Il y avait davantage de lumière au sein de la nef, que Maigret jugea étonnamment colorée. Il fut surpris par son apparence de modernité, bien qu’elle comptât parmi les plus anciens édifices de New-York.
Il entreprit d’en faire le tour. Le bruit de ses pas résonnait dans le vide oppressant de la cathédrale.
Le commissaire, déçu de n’y trouver personne pour l’aider dans sa quête, se dirigeant vers la sortie. Comme s’il craignait qu’une ombre se saisisse de lui, il pressa le pas pour traverser le porche qui lui paraissait plus sombre encore qu’à l’aller. Soulagé d’arriver sur le parvis, il se rapprocha à nouveau de la grille. Après une légère hésitation, il envisagea de l’enjamber, avant de découvrir qu’elle était ouverte.
À nouveau, une vague inquiétude le saisit. Il fouilla dans ses poches pour en sortir une pipe qu’il alluma, prit le temps d’une bouffée, et s’avança dans le cimetière. Malgré la pénombre à laquelle les luminaires de la rue s’opposaient sans force, il en reconnut les grands arbres noirs qui bordaient le mur d’enceinte, puis la colonne blanche qui s’élevait dans le coin le plus éloigné.
Si le chapitre du livre dont il avait tiré la photographie des lieux disait vrai, celui qu’il venait visiter était enterré là-bas. Hélas, la plupart des pierres tombales avaient été avalées par la terre. Les autres étaient quant à elles à peine lisibles.
— Qui cherchez-vous ?
Maigret tressaillit et fit volte-face. Il distingua la silhouette imprécise de ce qui lui paraissait être un vieillard. Il ne pouvait discerner son visage, mais devinait que celui-ci, très pâle, était cerné d’une longue chevelure en bataille.

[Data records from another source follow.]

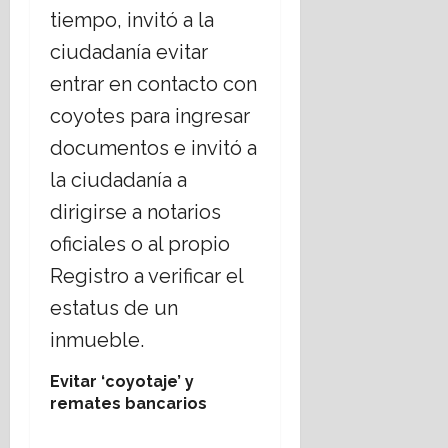
tiempo, invitó a la
ciudadanía evitar
entrar en contacto con
coyotes para ingresar
documentos e invitó a
la ciudadanía a
dirigirse a notarios
oficiales o al propio
Registro a verificar el
estatus de un
inmueble.
Evitar ‘coyotaje’ y
remates bancarios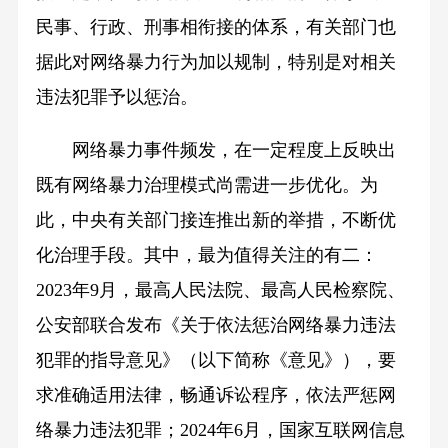
民事、行政、刑事相衔接的体系，有关部门也
据此对网络暴力行为加以规制，特别是对相关
违法犯罪予以惩治。
网络暴力事件频发，在一定程度上反映出
既有网络暴力治理模式尚需进一步优化。为
此，中央有关部门接连推出新的举措，不断优
化治理手段。其中，最为值得关注的有二：
2023年9月，最高人民法院、最高人民检察院、
公安部联合发布《关于依法惩治网络暴力违法
犯罪的指导意见》（以下简称《意见》），要
求准确适用法律，畅通诉讼程序，依法严惩网
络暴力违法犯罪；2024年6月，国家互联网信息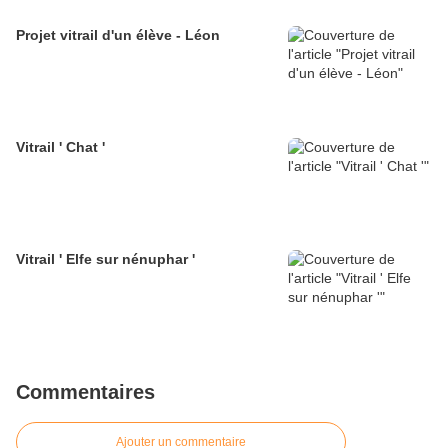
Projet vitrail d'un élève - Léon
Vitrail ' Chat '
Vitrail ' Elfe sur nénuphar '
Commentaires
Ajouter un commentaire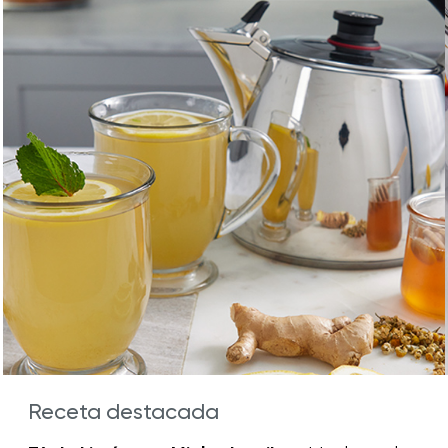
Receta destacada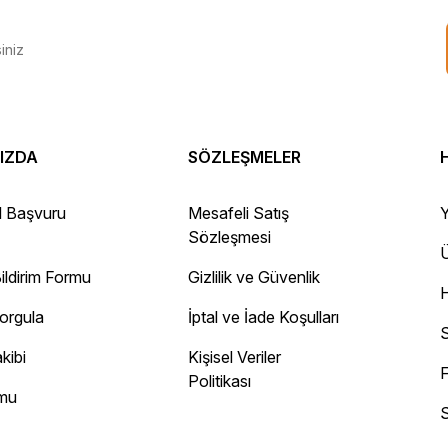
IZDA
SÖZLEŞMELER
 Gayet sağlam elime ulaştı ürünler.
l Başvuru
Mesafeli Satış
Y
Sözleşmesi
Ü
ildirim Formu
Gizlilik ve Güvenlik
ayını mesaj olarak geliyor.
Sorgula
İptal ve İade Koşulları
 site
S
kibi
Kişisel Veriler
F
Politikası
rmu
S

— Je… Je cherche la tombe de Pierre Landais. Le commissaire marqua une pause. C’est… un capitaine malouin… enterré ici.
— Et que lui voulez-vous ?
Maigret ne remarqua que plus tard qu’il avait parlé en français avec son étrange interlocuteur. Il bafouilla quelques mots, avant d’entreprendre de lui expliquer ce qu’il savait de ce marin : ses combats pendant la guerre de Sept ans, sa campagne autour du monde avec Bougainville. Enfin, il en vint à ce que lui avait raconté Lucas. Lorsqu’il mentionna le nom de John Paul Jones, le vieillard s’approcha de lui, mais son visage restait toujours aussi imprécis.— Que vous a-t-on dit ? lança-t-il d’un ton un peu agressif.
— On dit que sa frégate, l’Alliance, a tiré sur le navire de John Paul Jones, son commodore. On dit que c’est à cause de lui que le Bonhomme Richard a coulé…
Maigret n’avait pas fini sa phrase que le vieillard se rua sur lui. Sa bouche noire et béante tranchait avec la pâleur de sa face qui grandissait en s’approchant du commissaire.
— Est-ce là ce que l’on raconte ? hurla-t-il. Et vous, espèce de sot, vous croyez à ses sornettes ? Aux mensonges de ce faquin de Paul Jones ?
Maigret se protégea avec ses avant-bras. En reculant, il butta sur un morceau de stèle qui dépassait à peine du sol, et chut en arrière.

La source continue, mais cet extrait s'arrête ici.